Anything Goes is a 74-minute studio recording of a historically informed version of Cole Porter's musical, starring Kim Criswell, Jack Gilford, Cris Groenendaal and Frederica von Stade, performed with the Ambrosian Chorus and the London Symphony Orchestra under the direction of John McGlinn.
Several of the show's original orchestrations had been lost, but McGlinn was able to recreate them at least approximately by soliciting the help of Hans Spialek, who, together with Robert Russell Bennett, had composed them.
Spialek reproduced his and his colleague's work of half a century earlier as well as he was able to; the few passages that he left incomplete on his death were finished by Russell Warner and by McGlinn himself.
[1] Andrew Lamb reviewed the album on CD in Gramophone in December 1989, comparing it with recent cast recordings of stagings on Broadway[2] and in London.
They were recordings of a production (common to both CDs) in which the musical's book had been reworked and its score reorchestrated, and into which numbers from other Cole Porter shows had been inserted.

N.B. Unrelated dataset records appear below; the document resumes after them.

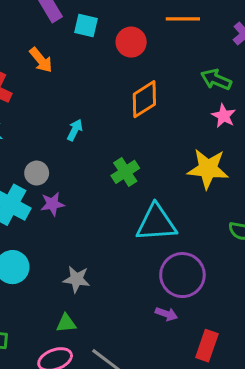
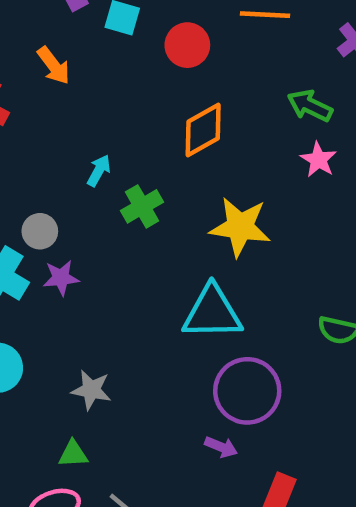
yellow star: (208, 169) -> (240, 227), moved
green cross: (125, 172) -> (142, 206), moved

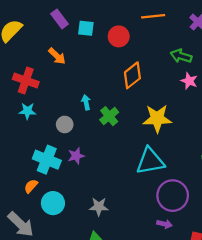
cyan arrow: (99, 171) -> (86, 102), turned -32
gray circle: (40, 231) -> (65, 124), moved

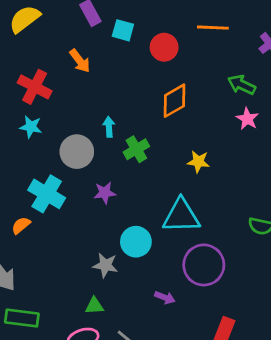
yellow star: (157, 118) -> (198, 162), size x0.6
gray circle: (65, 124) -> (77, 152), size x1.5
purple star: (76, 156) -> (105, 193), moved
cyan circle: (53, 203) -> (136, 242), moved
purple arrow: (164, 224) -> (165, 298), moved

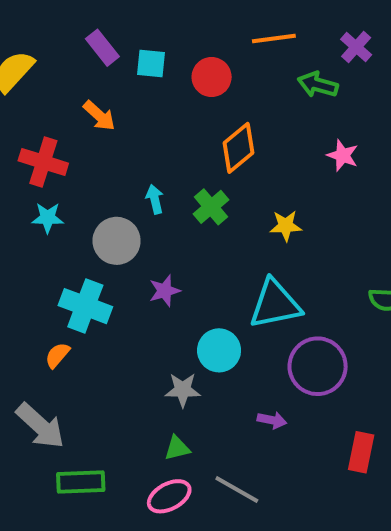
green arrow: (242, 85) -> (318, 85), moved
green cross: (136, 149) -> (211, 207), moved

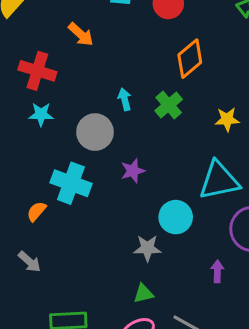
orange semicircle: (57, 355) -> (36, 211), moved
purple arrow: (272, 420) -> (217, 271), turned -100
gray arrow: (40, 426) -> (29, 262), moved, size x0.6

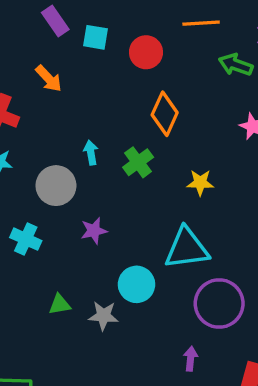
orange diamond: (190, 59) -> (165, 114), turned -30
cyan cross: (71, 183) -> (26, 239), size x0.7
purple arrow: (217, 271) -> (191, 359), moved
green triangle: (143, 294) -> (60, 304), moved

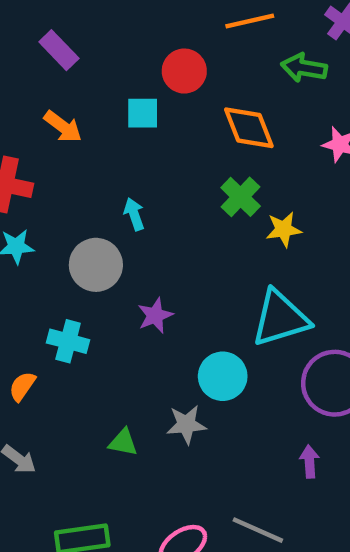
cyan square: (95, 37) -> (143, 113), moved
orange diamond: (165, 114) -> (249, 128), moved, turned -36
green cross: (138, 162) -> (241, 197), moved
green triangle: (60, 304) -> (123, 442), moved, turned 30

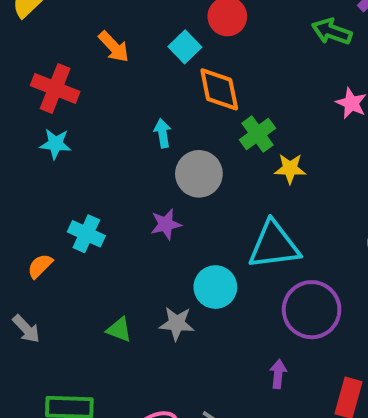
cyan square: (143, 113) -> (185, 47), turned 36
orange diamond: (249, 128) -> (219, 89), moved
gray circle: (96, 265) -> (199, 174), moved

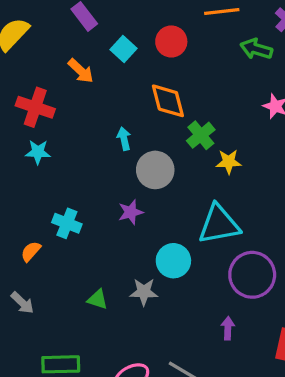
cyan square: (185, 47) -> (123, 49), moved

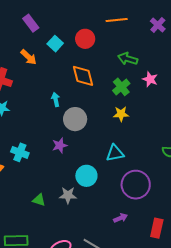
green arrow: (256, 49) -> (128, 59), moved
green cross: (201, 135) -> (121, 87), moved
cyan triangle: (219, 224) -> (115, 153), size x0.7
purple arrow: (228, 328) -> (121, 218), turned 64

As he explained in the lengthy booklet accompanying his CD, his disc was the fruit of musical archaeology in which he had dug up orchestrations from the show's birth in 1934 that had been lost for several decades.

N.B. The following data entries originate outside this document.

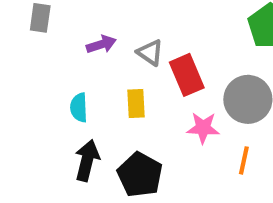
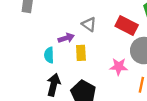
purple arrow: (101, 44) -> (66, 38), moved
red rectangle: (187, 75) -> (127, 25), moved, turned -40

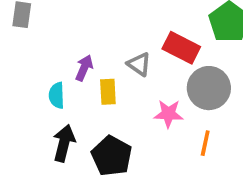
gray triangle: (89, 24) -> (139, 64), moved
purple arrow: (66, 38) -> (84, 68), turned -49

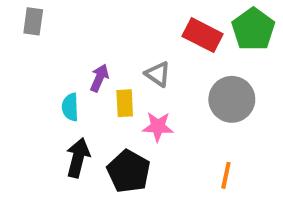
red rectangle: (181, 48) -> (203, 35), moved
pink star: (169, 114) -> (158, 127), moved
orange line: (205, 143) -> (226, 175), moved

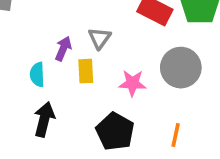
gray triangle: (158, 74) -> (100, 38), moved, turned 30
pink star: (158, 127) -> (132, 83), moved
black pentagon: (129, 171) -> (115, 132), moved

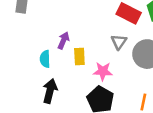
gray triangle: (100, 38) -> (119, 42), moved
pink star: (132, 83) -> (103, 71), moved

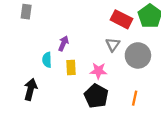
yellow rectangle: (79, 56) -> (71, 68), moved
black arrow: (50, 91) -> (31, 89), moved

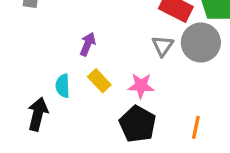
gray circle: (138, 55) -> (201, 43), moved
cyan semicircle: (47, 60) -> (63, 86), moved
yellow rectangle: (71, 68) -> (99, 81), turned -40

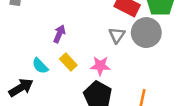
cyan semicircle: (63, 86) -> (40, 66), turned -42
black arrow: (38, 114) -> (21, 88), turned 45

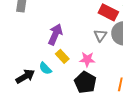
purple arrow: (59, 34) -> (55, 34), size x1.5
cyan semicircle: (40, 66) -> (45, 68), moved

Kim Criswell was in no way inferior to Broadway's Patti LuPone or London's Elaine Paige, and Cris Groenendaal likewise was the equal of his counterparts.
McGlinn had been "inspired", too, when he had turned to the elderly Jack Gilford for the character part of Moonface Martin (although Pinnacle's Bernard Cribbins also deserved praise for his "clearly projected" version of the role).
In sum, the RCA and Pinnacle discs were rewarding mementos of the production that they documented, and people who had last heard Porter's show in theatres in London or New York might find McGlinn's way with it initially disconcerting.
As Reno Sweeney, the musical's most important role, Kim Criswell sang with "verve and clarity, but also with tones that too often become strident and whiny".